Lines containing the word "Neustrelitz": say how many there are in the listing, with only the number as the answer.

Data to process:
BEGIN
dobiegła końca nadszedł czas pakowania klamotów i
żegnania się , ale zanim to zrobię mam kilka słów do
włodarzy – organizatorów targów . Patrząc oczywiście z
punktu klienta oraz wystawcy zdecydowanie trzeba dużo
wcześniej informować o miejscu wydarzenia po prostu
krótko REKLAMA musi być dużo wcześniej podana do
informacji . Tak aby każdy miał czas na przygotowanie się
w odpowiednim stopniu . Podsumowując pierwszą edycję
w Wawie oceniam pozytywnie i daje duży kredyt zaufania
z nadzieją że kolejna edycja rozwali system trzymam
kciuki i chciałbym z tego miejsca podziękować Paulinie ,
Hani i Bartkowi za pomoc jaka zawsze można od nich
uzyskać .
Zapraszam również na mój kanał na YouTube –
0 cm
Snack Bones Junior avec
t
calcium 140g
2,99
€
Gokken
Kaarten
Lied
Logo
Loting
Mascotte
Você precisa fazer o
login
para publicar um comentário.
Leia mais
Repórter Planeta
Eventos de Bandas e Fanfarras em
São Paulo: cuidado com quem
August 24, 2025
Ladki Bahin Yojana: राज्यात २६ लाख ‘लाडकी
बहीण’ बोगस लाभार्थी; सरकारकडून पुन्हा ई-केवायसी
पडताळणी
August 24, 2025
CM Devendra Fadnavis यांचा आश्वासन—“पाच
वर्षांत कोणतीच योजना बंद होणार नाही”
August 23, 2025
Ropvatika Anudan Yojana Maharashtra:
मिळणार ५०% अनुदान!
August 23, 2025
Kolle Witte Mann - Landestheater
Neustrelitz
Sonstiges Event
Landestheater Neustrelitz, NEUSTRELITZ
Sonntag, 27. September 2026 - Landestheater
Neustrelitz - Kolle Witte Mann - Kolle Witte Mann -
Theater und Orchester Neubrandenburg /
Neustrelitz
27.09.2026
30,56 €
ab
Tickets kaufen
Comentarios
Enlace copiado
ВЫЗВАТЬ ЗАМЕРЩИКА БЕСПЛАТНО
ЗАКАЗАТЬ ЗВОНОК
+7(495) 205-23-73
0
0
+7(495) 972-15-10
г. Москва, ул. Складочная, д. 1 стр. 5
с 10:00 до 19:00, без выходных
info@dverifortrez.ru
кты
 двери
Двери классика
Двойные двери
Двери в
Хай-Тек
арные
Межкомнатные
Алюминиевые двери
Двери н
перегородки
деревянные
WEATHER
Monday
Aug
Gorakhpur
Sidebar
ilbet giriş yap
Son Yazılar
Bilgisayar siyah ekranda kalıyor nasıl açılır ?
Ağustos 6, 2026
END
Task response:
4